Many questions and gaps are left to be answered in the field of RNA hitchhiking. For instance, which organelles/states are involved in mRNA hitchhiking and how do the dynamic contact sites forming between organelles contribute to this process? Additionally, we ought to characterise the components that mediate hitchhiking of RNA granules onto different organelles, such as understanding which linker proteins and RBPs are involved. Moreover, it is unclear whether certain transcripts are especially trafficked by this mechanism of transport and what specific roles this might play in regulating homeostasis within the distal neuronal compartments. It is also important to ask whether this mechanism of transport contributes in a precise manner to neurodegenerative diseases.

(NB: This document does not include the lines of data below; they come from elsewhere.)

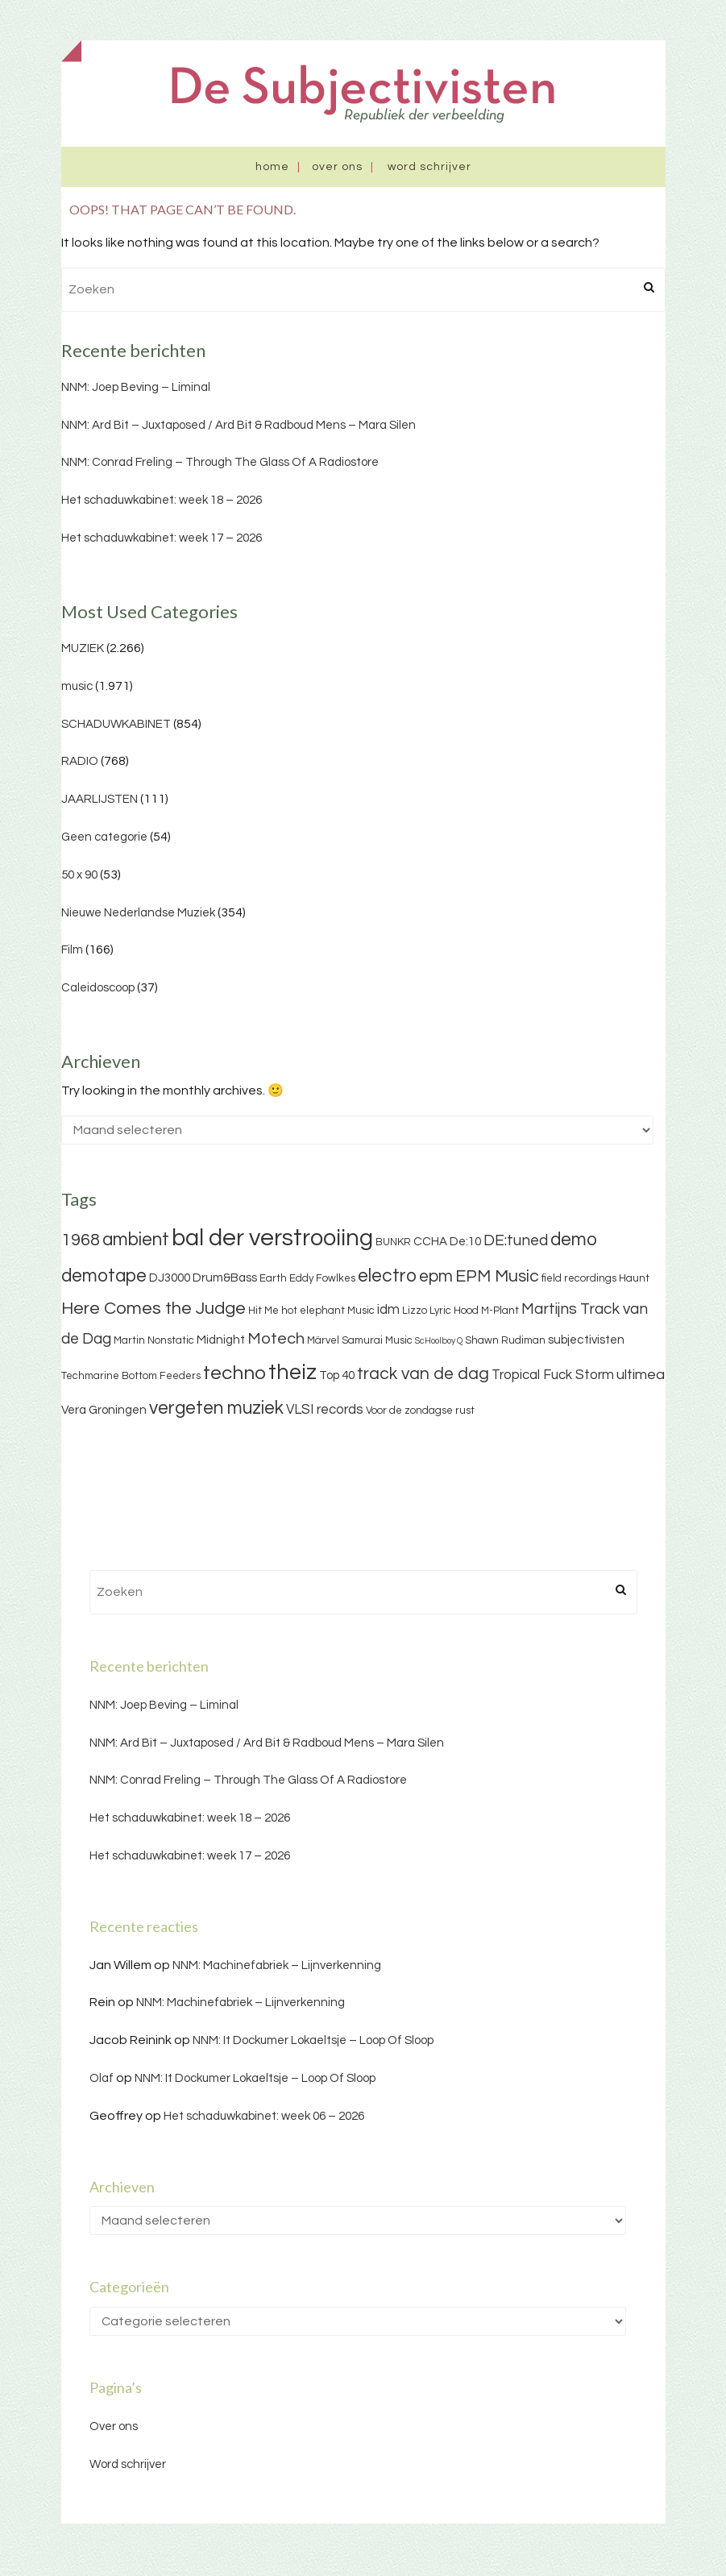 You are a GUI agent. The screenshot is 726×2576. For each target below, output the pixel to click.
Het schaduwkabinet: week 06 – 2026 (264, 2116)
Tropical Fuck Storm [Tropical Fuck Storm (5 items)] (553, 1375)
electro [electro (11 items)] (387, 1276)
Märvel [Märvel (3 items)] (323, 1340)
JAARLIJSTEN (99, 799)
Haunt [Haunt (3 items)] (634, 1278)
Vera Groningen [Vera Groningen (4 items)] (104, 1410)
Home (272, 166)
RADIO (79, 761)
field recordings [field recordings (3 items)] (578, 1278)
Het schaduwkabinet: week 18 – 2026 (161, 500)
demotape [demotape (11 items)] (104, 1276)
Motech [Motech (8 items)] (276, 1339)
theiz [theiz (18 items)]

A large body of evidence shows that mRNA granules are transported by direct binding to motor proteins. Therefore, another important question that arises is how this mode of transport integrates with organelle-based mRNA hitchhiking. To date, there have been no studies investigating how these two mechanisms act as parallel routes for mRNA transport. They may, for instance, carry different mRNA cargoes to distinct subcellular locations, or perhaps they may carry overlapping sets of transcripts, but are preferentially deployed during specific cellular states, such as stress. These distinct transport mechanisms may also transport mRNAs to different compartments within neurons, for example, direct motor-mRNP interactions could be used for dendritic/short-distance transport of mRNA granules, whilst mRNA hitchhiking could be employed for long-distance transport down the axon. Further studies are urgently needed to test these hypotheses and explore whether such mechanisms are complementary or mutually exclusive.

Concluding remarks

mRNA transport is a conserved phenomenon that is essential for the correct development and functioning of many organisms across the evolutionary landscape. Major strides have been made in our understanding of mRNA transport from studies in animal models and tissues investigating seemingly unrelated processes. However, despite the vast knowledge acquired so far in mRNA transport dynamics, a new and evolutionary conserved pathway of mRNA transport via organelle hitchhiking has now emerged. Endolysosomal hitchhiking may be acting as a parsimonious mechanism for conserving cellular energy by tying the transport of organelles and mRNAs to one “carrier” system. This mechanism might also be playing important roles in grouping specific mRNAs together for efficient targeting to certain organelles, such as the mitochondria. Whatever maybe the case, there are many exciting questions that are waiting to be addressed, perhaps ushering a new era of axonal transport research.